Already on GitHub? Sign in to your account

Support for transformer-only pipelines #86

Closed
AshwinSekar opened this issue Oct 9, 2018 · 4 comments
Closed

Support for transformer-only pipelines #86

AshwinSekar opened this issue Oct 9, 2018 · 4 comments

Comments

@AshwinSekar
Copy link

I understand that a PMMLPipeline must end with an estimator to be valid for conversion to pmml. I have use cases in which I have useful pipelines for preprocessing that I would like to convert to pmml for evaluation in Java.

If I stick a DummyClassifier or DummyRegressor at the end of the pipeline, it is able to be written to valid pmml, however the target_fields information is lost, and I am unsure how to recover anything but the dummy prediction from the pmml.

Is there a recommended workflow in this situation? Should I use the jpmml-plugin to create some sort of "pass through" estimator that returns the input?

Thanks for your help!

@vruusmann
Copy link
Member

Is there a recommended workflow in this situation?

There was a similar situation with Apache Spark pipelines, and we managed to find some sort of fairly elegant solution there. However, Apache Spark pipelines are far more flexible than Scikit-Learn pipelines (eg. can have multiple models in a pipeline, and there can be transformers following the last model), so the solution is probably 1:1 transferable (and I really cannot recall its technical details).

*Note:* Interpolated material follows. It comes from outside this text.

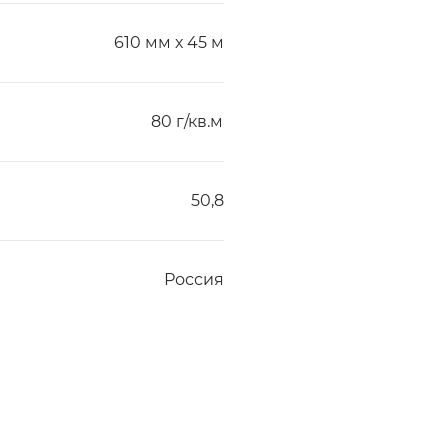
610 мм х 45 м
80 г/кв.м
50,8
Россия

Should I use the jpmml-plugin to create some sort of "pass through" estimator that returns the input?

Probably the easiest solution to your problem:

  1. Create a dummy-like estimator. Could very well be a subclass of DummyRegressor or DummyClassifier.
  2. In its #encodeModel(Schema) method, create an empty Output element, and append an OutputField child element for every pre-processing step that you want to pass through. Be sure to use unique field names in order to avoid naming conflicts between DerivedField and OutputField elements.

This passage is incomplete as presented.